If you suspect local anesthetic systemic toxicity related to lipophilic local anesthetics (eg, bupivacaine, ropivacaine), administer 1.5 mL/kg ideal body weight of 20% intralipid solution as an intravenous bolus, followed by an infusion at 0.25 mL/kg/min (~100 mL bolus, infusion at 15 mL/min). Additional boluses can be given, if needed. Amiodarone is the preferred antidysrhythmic. In some cases, cardiopulmonary bypass has been used to maintain life until the drug dissociates from cardiac tissue.
Severe hypermagnesemia more than 10 mg/dL can occur in patients receiving intravenous magnesium for preterm labor or preeclampsia, especially in the presence of renal insufficiency. Weakness and hyporeflexia/areflexia are usually clinically apparent in the prearrest phase. Electrocardiographic findings are similar to those seen in hyperkalemia, including peaked T-waves, and broadening of the QRS. Ultimately, the ECG will demonstrate a sine-wave morphology as the QRS and T merge similar to that seen with severe hyperkalemia. Myocardial and respiratory muscle failure and life-threatening ventricular arrhythmias lead to arrest. If the patient was receiving intravenous magnesium before coding, stop it and give intravenous/intraosseous (IV/IO) calcium chloride ~300 milligrams or calcium gluconate 1 gram (10 mL of 10% solution).

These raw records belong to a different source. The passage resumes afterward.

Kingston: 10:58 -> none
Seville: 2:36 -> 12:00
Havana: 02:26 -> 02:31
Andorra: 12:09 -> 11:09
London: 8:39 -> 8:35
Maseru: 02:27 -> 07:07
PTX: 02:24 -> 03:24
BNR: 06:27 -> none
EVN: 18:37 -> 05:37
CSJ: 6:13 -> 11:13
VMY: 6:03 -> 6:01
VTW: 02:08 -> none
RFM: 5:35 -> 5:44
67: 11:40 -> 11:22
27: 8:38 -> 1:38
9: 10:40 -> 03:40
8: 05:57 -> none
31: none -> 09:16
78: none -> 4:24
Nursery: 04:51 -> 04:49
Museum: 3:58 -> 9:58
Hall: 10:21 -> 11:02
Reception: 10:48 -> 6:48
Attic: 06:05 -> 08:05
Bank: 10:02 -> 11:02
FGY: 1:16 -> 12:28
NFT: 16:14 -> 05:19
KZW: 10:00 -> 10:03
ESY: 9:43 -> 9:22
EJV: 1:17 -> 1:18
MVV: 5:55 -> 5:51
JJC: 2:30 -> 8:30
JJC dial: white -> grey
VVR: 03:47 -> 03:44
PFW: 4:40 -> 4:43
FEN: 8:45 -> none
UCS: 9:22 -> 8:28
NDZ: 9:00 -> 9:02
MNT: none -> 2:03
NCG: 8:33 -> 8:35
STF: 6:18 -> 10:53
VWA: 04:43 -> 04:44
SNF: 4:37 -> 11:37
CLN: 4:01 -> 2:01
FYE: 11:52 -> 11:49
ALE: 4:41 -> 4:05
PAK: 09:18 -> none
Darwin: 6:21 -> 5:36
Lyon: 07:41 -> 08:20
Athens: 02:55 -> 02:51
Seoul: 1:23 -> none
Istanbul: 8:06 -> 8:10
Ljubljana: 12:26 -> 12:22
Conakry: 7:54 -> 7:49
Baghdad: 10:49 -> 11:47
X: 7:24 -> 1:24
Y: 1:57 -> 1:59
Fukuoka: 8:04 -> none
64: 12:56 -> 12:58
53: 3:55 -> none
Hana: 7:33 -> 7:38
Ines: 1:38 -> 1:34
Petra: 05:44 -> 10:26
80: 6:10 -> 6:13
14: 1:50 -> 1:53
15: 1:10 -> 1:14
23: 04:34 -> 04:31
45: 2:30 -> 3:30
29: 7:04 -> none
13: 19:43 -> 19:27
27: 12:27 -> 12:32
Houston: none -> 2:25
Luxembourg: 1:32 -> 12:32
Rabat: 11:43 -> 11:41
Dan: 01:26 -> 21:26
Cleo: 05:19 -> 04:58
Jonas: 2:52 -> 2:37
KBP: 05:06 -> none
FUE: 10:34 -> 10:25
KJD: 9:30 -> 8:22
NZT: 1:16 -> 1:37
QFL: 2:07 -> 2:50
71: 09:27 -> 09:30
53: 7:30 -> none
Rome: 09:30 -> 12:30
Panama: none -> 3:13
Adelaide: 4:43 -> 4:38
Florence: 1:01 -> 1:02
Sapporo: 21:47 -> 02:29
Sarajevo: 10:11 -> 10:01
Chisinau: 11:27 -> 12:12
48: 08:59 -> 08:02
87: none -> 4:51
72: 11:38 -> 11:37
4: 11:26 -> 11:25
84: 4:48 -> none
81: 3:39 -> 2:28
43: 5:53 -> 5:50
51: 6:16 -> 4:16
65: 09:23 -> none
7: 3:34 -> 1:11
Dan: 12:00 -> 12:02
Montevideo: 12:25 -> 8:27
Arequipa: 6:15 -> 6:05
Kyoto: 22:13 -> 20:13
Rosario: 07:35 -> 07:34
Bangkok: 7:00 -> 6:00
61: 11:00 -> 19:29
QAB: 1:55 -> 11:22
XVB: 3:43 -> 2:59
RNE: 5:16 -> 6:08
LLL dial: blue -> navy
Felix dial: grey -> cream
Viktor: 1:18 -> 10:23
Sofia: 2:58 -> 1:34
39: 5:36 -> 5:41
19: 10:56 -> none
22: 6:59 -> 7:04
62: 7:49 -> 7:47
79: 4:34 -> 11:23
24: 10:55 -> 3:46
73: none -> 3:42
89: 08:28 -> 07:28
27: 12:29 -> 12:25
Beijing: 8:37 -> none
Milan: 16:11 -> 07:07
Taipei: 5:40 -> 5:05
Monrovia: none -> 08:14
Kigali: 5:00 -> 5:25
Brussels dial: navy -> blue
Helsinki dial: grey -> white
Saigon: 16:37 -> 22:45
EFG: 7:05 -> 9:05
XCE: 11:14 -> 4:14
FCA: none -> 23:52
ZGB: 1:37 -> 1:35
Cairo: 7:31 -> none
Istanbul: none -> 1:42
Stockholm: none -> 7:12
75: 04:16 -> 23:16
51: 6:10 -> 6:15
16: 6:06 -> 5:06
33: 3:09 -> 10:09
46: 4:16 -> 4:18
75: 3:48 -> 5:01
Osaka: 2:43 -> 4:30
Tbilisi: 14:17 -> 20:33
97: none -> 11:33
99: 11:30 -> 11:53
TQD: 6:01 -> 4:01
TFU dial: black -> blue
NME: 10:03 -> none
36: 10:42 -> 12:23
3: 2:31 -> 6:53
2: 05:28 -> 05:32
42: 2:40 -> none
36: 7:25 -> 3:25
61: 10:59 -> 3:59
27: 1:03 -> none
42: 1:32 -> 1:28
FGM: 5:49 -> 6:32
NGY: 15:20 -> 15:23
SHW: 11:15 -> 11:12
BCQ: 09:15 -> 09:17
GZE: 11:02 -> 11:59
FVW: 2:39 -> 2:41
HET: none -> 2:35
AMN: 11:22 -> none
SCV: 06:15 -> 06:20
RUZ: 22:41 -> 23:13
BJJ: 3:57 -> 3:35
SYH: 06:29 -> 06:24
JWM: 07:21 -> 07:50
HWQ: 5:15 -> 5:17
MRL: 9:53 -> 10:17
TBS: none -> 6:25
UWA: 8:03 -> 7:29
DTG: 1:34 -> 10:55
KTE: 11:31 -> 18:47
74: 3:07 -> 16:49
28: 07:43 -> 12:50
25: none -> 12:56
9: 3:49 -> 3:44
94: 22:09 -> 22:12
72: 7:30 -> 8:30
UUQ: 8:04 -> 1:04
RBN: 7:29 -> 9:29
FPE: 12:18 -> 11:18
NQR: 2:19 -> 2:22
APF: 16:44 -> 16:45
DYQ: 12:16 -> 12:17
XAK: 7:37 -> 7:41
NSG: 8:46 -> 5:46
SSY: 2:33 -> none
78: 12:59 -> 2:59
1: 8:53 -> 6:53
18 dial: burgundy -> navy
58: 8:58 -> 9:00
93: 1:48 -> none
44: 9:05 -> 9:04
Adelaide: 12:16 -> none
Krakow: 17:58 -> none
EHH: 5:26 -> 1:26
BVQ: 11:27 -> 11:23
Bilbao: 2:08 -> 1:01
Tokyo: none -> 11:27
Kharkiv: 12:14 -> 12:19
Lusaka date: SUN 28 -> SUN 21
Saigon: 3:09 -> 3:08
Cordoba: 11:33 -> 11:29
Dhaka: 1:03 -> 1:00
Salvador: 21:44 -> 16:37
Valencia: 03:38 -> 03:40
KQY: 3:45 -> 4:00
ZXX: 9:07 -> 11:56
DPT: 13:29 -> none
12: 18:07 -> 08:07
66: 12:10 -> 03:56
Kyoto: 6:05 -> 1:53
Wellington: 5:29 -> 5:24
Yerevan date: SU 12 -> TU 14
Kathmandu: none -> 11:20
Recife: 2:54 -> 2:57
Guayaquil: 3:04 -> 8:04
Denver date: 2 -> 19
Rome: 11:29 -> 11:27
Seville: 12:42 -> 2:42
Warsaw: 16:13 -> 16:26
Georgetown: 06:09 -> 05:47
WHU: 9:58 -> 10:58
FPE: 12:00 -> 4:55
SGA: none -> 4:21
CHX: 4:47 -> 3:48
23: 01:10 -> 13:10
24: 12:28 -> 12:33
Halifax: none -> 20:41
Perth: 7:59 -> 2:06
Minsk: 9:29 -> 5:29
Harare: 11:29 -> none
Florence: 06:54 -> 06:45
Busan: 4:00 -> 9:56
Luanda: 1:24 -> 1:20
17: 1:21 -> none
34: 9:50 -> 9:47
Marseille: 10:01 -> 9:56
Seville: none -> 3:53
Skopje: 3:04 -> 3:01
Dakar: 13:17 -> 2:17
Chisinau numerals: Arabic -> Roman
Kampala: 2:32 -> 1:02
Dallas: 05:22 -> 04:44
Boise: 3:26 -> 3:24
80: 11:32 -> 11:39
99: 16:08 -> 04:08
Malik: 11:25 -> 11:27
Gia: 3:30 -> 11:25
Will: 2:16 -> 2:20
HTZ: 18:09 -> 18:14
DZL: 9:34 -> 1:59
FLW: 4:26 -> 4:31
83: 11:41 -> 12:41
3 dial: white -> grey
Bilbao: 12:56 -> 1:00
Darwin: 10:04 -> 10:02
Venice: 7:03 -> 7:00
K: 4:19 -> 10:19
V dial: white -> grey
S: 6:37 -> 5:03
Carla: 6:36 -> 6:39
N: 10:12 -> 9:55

Other causes of maternal death that do not easily fit into the Hs and Ts memory aid that should nevertheless be remembered include intracranial hemorrhage related to preeclampsia/eclampsia, septic shock, congenital or acquired heart disease, and aortic dissection.
Bedside echocardiography can be helpful in considering the etiology of arrest so long as it does not interrupt CPR or ACLS. A cardiac echo probe positioned in the subxyphoid location during CPR can provide a quick cardiac evaluation when CPR is briefly discontinued for rhythm determination. A dilated, hypocontractile right ventricle is consistent with pulmonary or amniotic embolism, a hyperdynamic, underfilled left ventricle with hemorrhagic shock. A hypocontractile left ventricle is often seen in peripartum cardiomyopathy, acute myocardial infarction, local anesthetic toxicity, and in some cases of AFE.